Above, we see the 24 hour forecast from the Ocean Prediction Center (OPC), the oceanic branch of the National Oceanic and Atmospheric Administration (NOAA). This chart depicts 500 millibar forecasts, with depressions and 'L' signs in the image characterizing low pressure areas, and arcs and/or the letter 'H' signifying high pressure areas. In this forecast, we see not one, not two but THREE separate storm systems in the western Bering Sea. (If you want to get technical about it, there is only one, but eventually the other two will find their way in there.)
Those of you who have followed me for a while know that I look to the Bering Sea for estimates on long range storms. This is no exception. The folks over at the AccuWeather Forums have found a correlation between a strong storm in the Bering Sea, and a strong storm in the US 2.5 to 3 weeks later (18-21 days later).
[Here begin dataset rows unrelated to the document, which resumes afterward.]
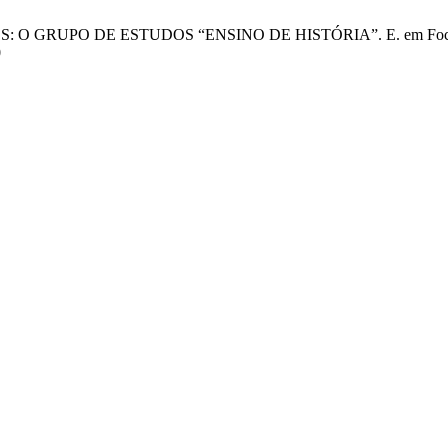
PO DE ESTUDOS “ENSINO DE HISTÓRIA”. E. em Foco [Internet]
0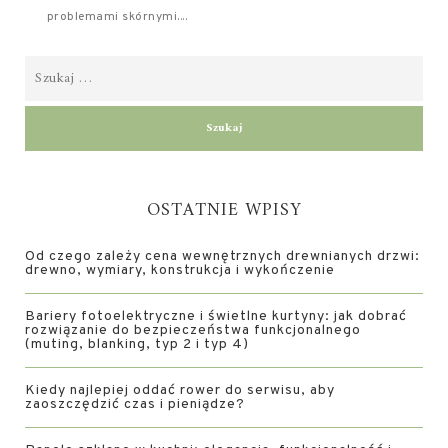
problemami skórnymi....
OSTATNIE WPISY
Od czego zależy cena wewnętrznych drewnianych drzwi:
drewno, wymiary, konstrukcja i wykończenie
Bariery fotoelektryczne i świetlne kurtyny: jak dobrać
rozwiązanie do bezpieczeństwa funkcjonalnego
(muting, blanking, typ 2 i typ 4)
Kiedy najlepiej oddać rower do serwisu, aby
zaoszczędzić czas i pieniądze?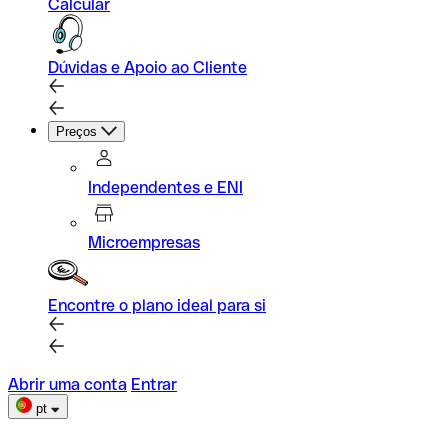
Calcular
Dúvidas e Apoio ao Cliente
Preços
Independentes e ENI
Microempresas
Encontre o plano ideal para si
Abrir uma conta
Entrar
pt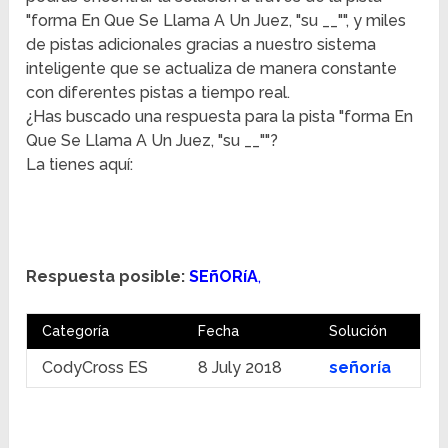
"forma En Que Se Llama A Un Juez, "su __"", y miles
de pistas adicionales gracias a nuestro sistema
inteligente que se actualiza de manera constante
con diferentes pistas a tiempo real.
¿Has buscado una respuesta para la pista "forma En
Que Se Llama A Un Juez, "su __""?
La tienes aquí:
Respuesta posible:
SEñORíA
,
Categoría
Fecha
Solución
CodyCross ES
8 July 2018
señoría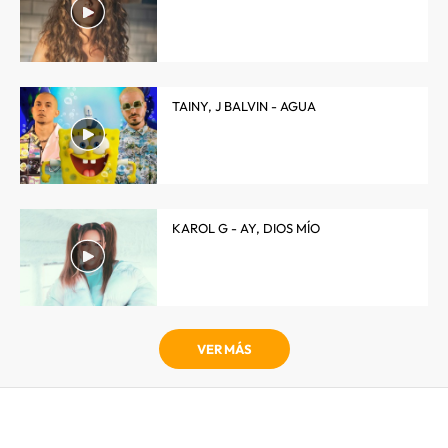
TAINY, J BALVIN - AGUA
KAROL G - AY, DIOS MÍO
VER MÁS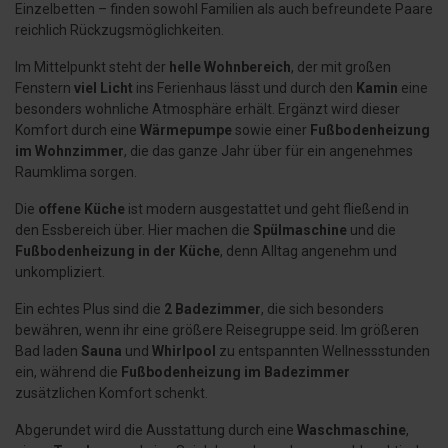
Einzelbetten – finden sowohl Familien als auch befreundete Paare
reichlich Rückzugsmöglichkeiten.
Im Mittelpunkt steht der
helle Wohnbereich
, der mit großen
Fenstern
viel Licht
ins Ferienhaus lässt und durch den
Kamin
eine
besonders wohnliche Atmosphäre erhält. Ergänzt wird dieser
Komfort durch eine
Wärmepumpe
sowie einer
Fußbodenheizung
im Wohnzimmer
, die das ganze Jahr über für ein angenehmes
Raumklima sorgen.
Die
offene Küche
ist modern ausgestattet und geht fließend in
den Essbereich über. Hier machen die
Spülmaschine
und die
Fußbodenheizung in der Küche
, denn Alltag angenehm und
unkompliziert.
Ein echtes Plus sind die
2 Badezimmer
, die sich besonders
bewähren, wenn ihr eine größere Reisegruppe seid. Im größeren
Bad laden
Sauna
und
Whirlpool
zu entspannten Wellnessstunden
ein, während die
Fußbodenheizung im Badezimmer
zusätzlichen Komfort schenkt.
Abgerundet wird die Ausstattung durch eine
Waschmaschine
,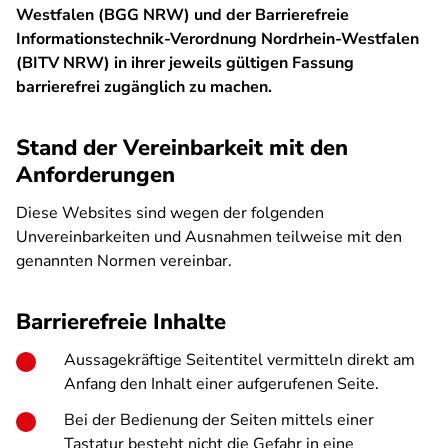
Westfalen (BGG NRW) und der Barrierefreie
Informationstechnik-Verordnung Nordrhein-Westfalen
(BITV NRW) in ihrer jeweils gültigen Fassung
barrierefrei zugänglich zu machen.
Stand der Vereinbarkeit mit den
Anforderungen
Diese Websites sind wegen der folgenden
Unvereinbarkeiten und Ausnahmen teilweise mit den
genannten Normen vereinbar.
Barrierefreie Inhalte
Aussagekräftige Seitentitel vermitteln direkt am
Anfang den Inhalt einer aufgerufenen Seite.
Bei der Bedienung der Seiten mittels einer
Tastatur besteht nicht die Gefahr in eine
This forecast map is valid December 11. If we take that date out 18-21 days, we end up with a timeframe of December 29-January 1: Right in the middle of holiday traffic, potentially right on New Year's Day. If this rule (called the Bering Sea Rule) is put into effect here, and these three storms follow said rule, we could see quite a stormy period in the days leading up to New Year's Day.
Before you ask questions, no, I do not know the track, and no, I do not know what regions or cities could even possibly be affected by this. What I typed above is all I know.